Abclisy commented 1 year ago

Hello, thank you for reaching out to us. Are you using your own data or our sample data mentioned in our notebook?

Abclisy commented 1 year ago

If you are using your own data, is it possible to send us your data to repeat your error? If you have concerns about data privacy, the codes below could be used to protect data privacy. The data could be sent to sli5@houstonmethodist.org. Thank you!

def replace_col(df,col_name):
    df=df.copy()
    col_uniq_lst=list(df[col_name].drop_duplicates())
    # build replace dict
    replace_dict=dict()
    for i,gene in enumerate(col_uniq_lst):
        replace_dict[gene]=col_name+str(i)

    df.loc[:,col_name]=df[col_name].map(replace_dict)
    return(df.copy())

# cellDancer_df is the original result
cellDancer_df_new=replace_col(cellDancer_df,'clusters')
cellDancer_df_new=replace_col(cellDancer_df_new,'gene_name')
cellDancer_df_new=replace_col(cellDancer_df_new,'cellID')
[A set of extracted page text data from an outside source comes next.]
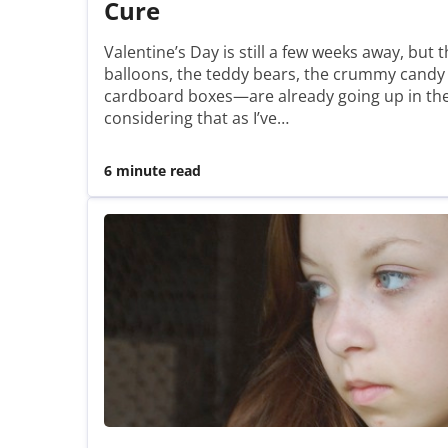
Cure
Valentine’s Day is still a few weeks away, bu
balloons, the teddy bears, the crummy candy
cardboard boxes—are already going up in the 
considering that as I’ve…
6 minute read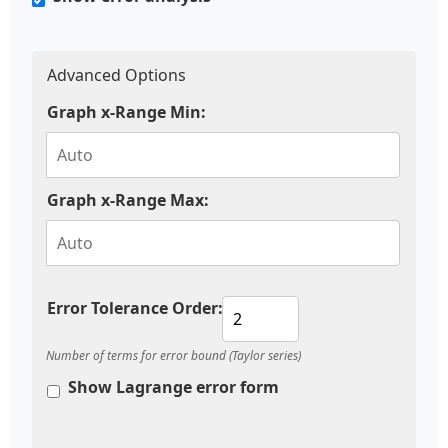
Advanced Options
Graph x-Range Min:
Graph x-Range Max:
Error Tolerance Order:
Number of terms for error bound (Taylor series)
Show Lagrange error form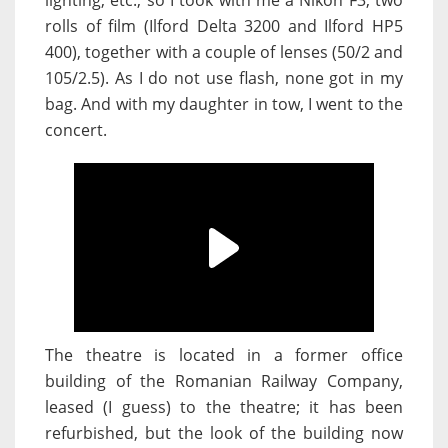
lighting, etc., so I took with me a Nikon F3, two
rolls of film (Ilford Delta 3200 and Ilford HP5
400), together with a couple of lenses (50/2 and
105/2.5). As I do not use flash, none got in my
bag. And with my daughter in tow, I went to the
concert.
The theatre is located in a former office
building of the Romanian Railway Company,
leased (I guess) to the theatre; it has been
refurbished, but the look of the building now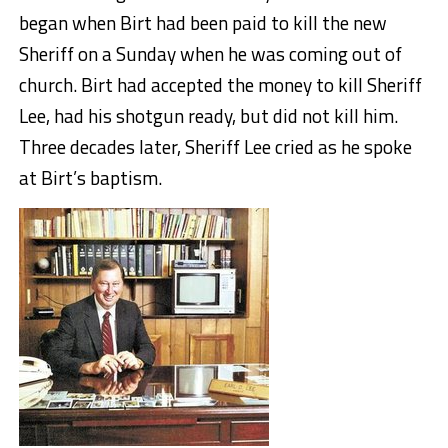
began when Birt had been paid to kill the new
Sheriff on a Sunday when he was coming out of
church. Birt had accepted the money to kill Sheriff
Lee, had his shotgun ready, but did not kill him.
Three decades later, Sheriff Lee cried as he spoke
at Birt’s baptism.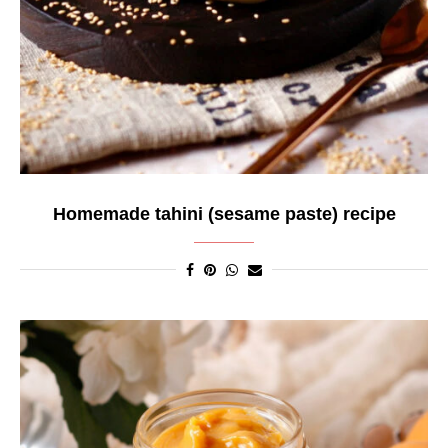
Homemade tahini (sesame paste) recipe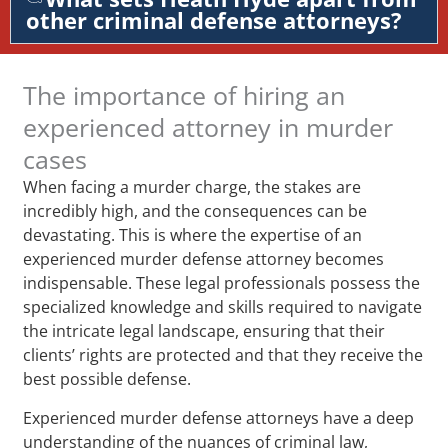
other criminal defense attorneys?
The importance of hiring an
experienced attorney in murder
cases
When facing a murder charge, the stakes are
incredibly high, and the consequences can be
devastating. This is where the expertise of an
experienced murder defense attorney becomes
indispensable. These legal professionals possess the
specialized knowledge and skills required to navigate
the intricate legal landscape, ensuring that their
clients’ rights are protected and that they receive the
best possible defense.
Experienced murder defense attorneys have a deep
understanding of the nuances of criminal law,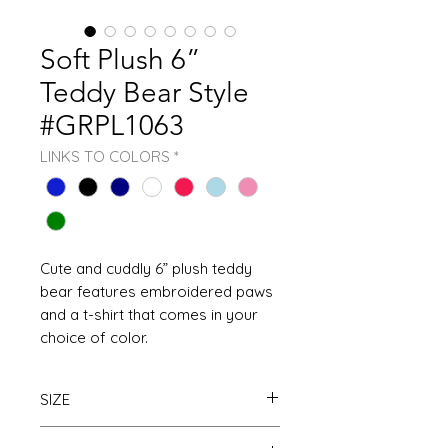
Soft Plush 6”
Teddy Bear Style
#GRPL1063
LINKS TO COLORS
*
Cute and cuddly 6” plush teddy
bear features embroidered paws
and a t-shirt that comes in your
choice of color.
SIZE
Available in 6’’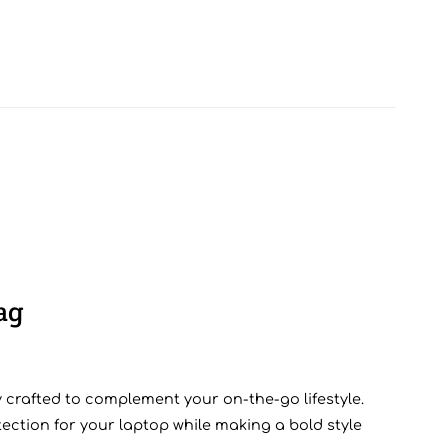
ag
 crafted to complement your on-the-go lifestyle.
ction for your laptop while making a bold style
cellDancer_df_new.to_csv('cellDancer_df_new.csv')
aghr commented 1 year ago

Hi,

Thank you very much for the code lines. The gzipped dataframe can be downloaded here:

https://cloud.mpi-cbg.de/index.php/s/WAEmWnX0py6CNOp

The code I used is:

import os
import sys
import glob
import shutil
import scanpy
import scvelo
import pandas as pd
import math
import matplotlib.pyplot as plt
import celldancer as cd
import celldancer.utilities as cdutil
import celldancer.cdplt as cdplt
from celldancer.cdplt import colormap
import random

# Estimate pseudo time
# set parameters
dt = 0.05
t_total = {dt:int(10/dt)}
n_repeats = 10

cellDancer_df=pd.read_csv('cellDancer_with_velocity_df_2.csv')

# estimate pseudotime
cellDancer_df2 = cd.pseudo_time(cellDancer_df=cellDancer_df,
                               grid=(30,30),
                               dt=dt,
                               t_total=t_total[dt],
                               n_repeats=n_repeats,
                               speed_up=(100,100),
                               n_paths = 3,
                               plot_long_trajs=True,
                               psrng_seeds_diffusion=[i for i in range(n_repeats)],
                               n_jobs=8)

Looking forward to see if this issue can be solved. Many thanks.

Abclisy commented 1 year ago

Hello @aghr . Thank you for providing the sample data. We have updated the function of calculating pseudotime in the latest github version. We have tested with your data. Playing with n_repeats parameter as the code block below might also be helpful.

dt = 0.05
t_total = {dt:int(10/dt)}
n_repeats = 4

cellDancer_df = cd.pseudo_time(cellDancer_df=cellDancer_df,
                            grid=(30,30),
                            dt=dt,
                            t_total=t_total[dt],
                            n_repeats=n_repeats,
                            speed_up=(100,100),
                            n_paths = 3,
                            plot_long_trajs=True,
                            psrng_seeds_diffusion=[i for i in range(n_repeats)],
                            n_jobs=5)
biopzhang commented 7 months ago

Close this issue due to inactivity. Please feel free to reopen it with new updates.